# Action item:
What lines of the listing below contain the word "element"? Copy each of them out.

# Raw data:
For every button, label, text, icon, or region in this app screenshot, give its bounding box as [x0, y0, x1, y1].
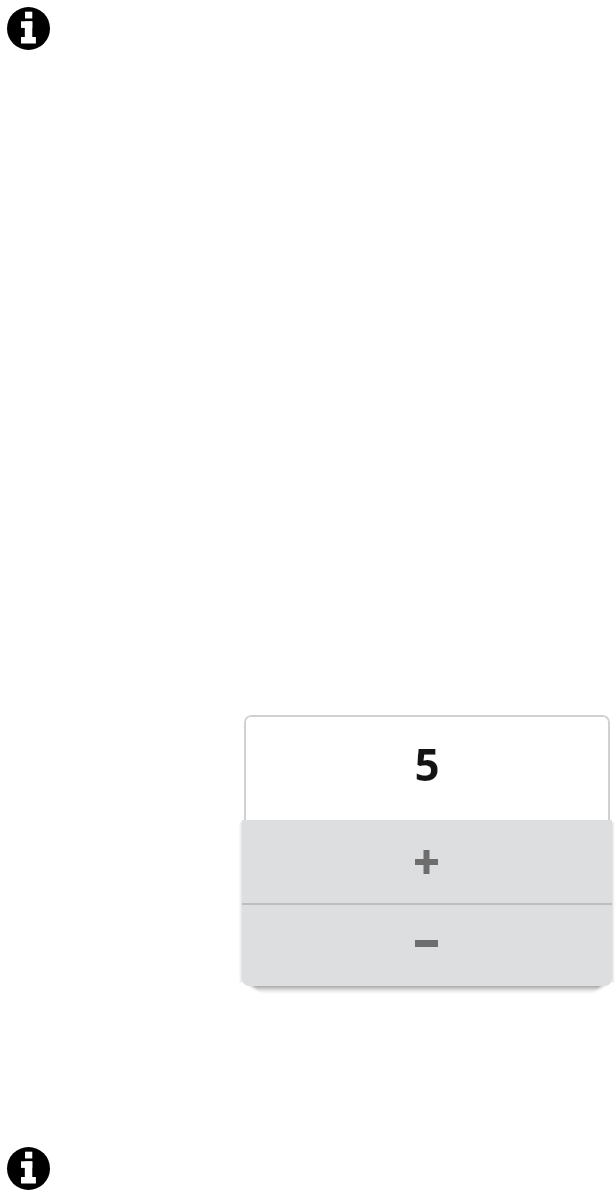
staticText: 5 [414, 734, 440, 794]
button[interactable]: Info [7, 1147, 50, 1190]
button[interactable]: Decrease value [242, 905, 612, 986]
button[interactable]: 5 [244, 715, 610, 827]
button[interactable]: Increase value [242, 820, 612, 903]
button[interactable]: Info [7, 7, 50, 50]
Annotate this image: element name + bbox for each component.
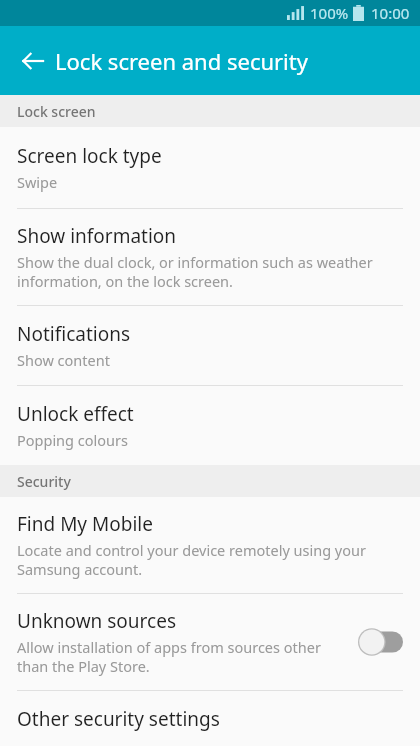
staticText: Allow installation of apps from sources … <box>17 637 321 676</box>
staticText: Other security settings <box>17 706 220 731</box>
staticText: Unknown sources <box>17 608 176 634</box>
staticText: Show the dual clock, or information such… <box>17 252 373 291</box>
button[interactable]: Screen lock type <box>0 127 420 208</box>
staticText: 100% <box>310 3 349 23</box>
staticText: Unlock effect <box>17 401 134 427</box>
button[interactable]: Notifications <box>0 306 420 385</box>
button[interactable]: Unlock effect <box>0 386 420 465</box>
button[interactable]: Unknown sources <box>0 594 420 690</box>
staticText: Locate and control your device remotely … <box>17 540 366 579</box>
staticText: Show content <box>17 350 110 370</box>
staticText: Popping colours <box>17 430 128 450</box>
button[interactable]: Show information <box>0 209 420 305</box>
staticText: Swipe <box>17 172 58 192</box>
staticText: Security <box>17 472 71 491</box>
button[interactable]: Back <box>10 38 56 84</box>
staticText: Lock screen and security <box>55 46 308 76</box>
staticText: Show information <box>17 223 177 249</box>
staticText: Lock screen <box>17 102 96 121</box>
staticText: Screen lock type <box>17 143 162 169</box>
staticText: Find My Mobile <box>17 511 153 537</box>
staticText: 10:00 <box>371 3 410 23</box>
button[interactable]: Other security settings <box>0 691 420 746</box>
button[interactable]: Unknown sources toggle <box>357 627 403 657</box>
staticText: Notifications <box>17 321 131 347</box>
button[interactable]: Find My Mobile <box>0 497 420 593</box>
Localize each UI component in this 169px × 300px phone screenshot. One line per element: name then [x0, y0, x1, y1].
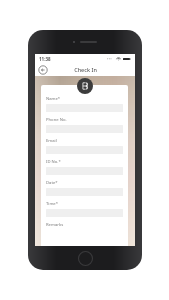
staticText: ID No.*	[46, 159, 61, 165]
staticText: Time*	[46, 201, 58, 207]
staticText: Remarks	[46, 222, 64, 228]
staticText: Name*	[46, 96, 61, 102]
staticText: Date*	[46, 180, 58, 186]
staticText: Phone No.	[46, 117, 67, 123]
staticText: 11:38	[39, 56, 51, 62]
button[interactable]: Logo	[77, 78, 93, 94]
staticText: Email	[46, 138, 57, 144]
button[interactable]: Back	[38, 65, 48, 75]
staticText: Check In	[74, 66, 97, 73]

# Response to the task:
Annotate this image: element name + bbox for each component.
Localize each UI component in this 169px × 300px phone screenshot. One line per element: name then [x0, y0, x1, y1].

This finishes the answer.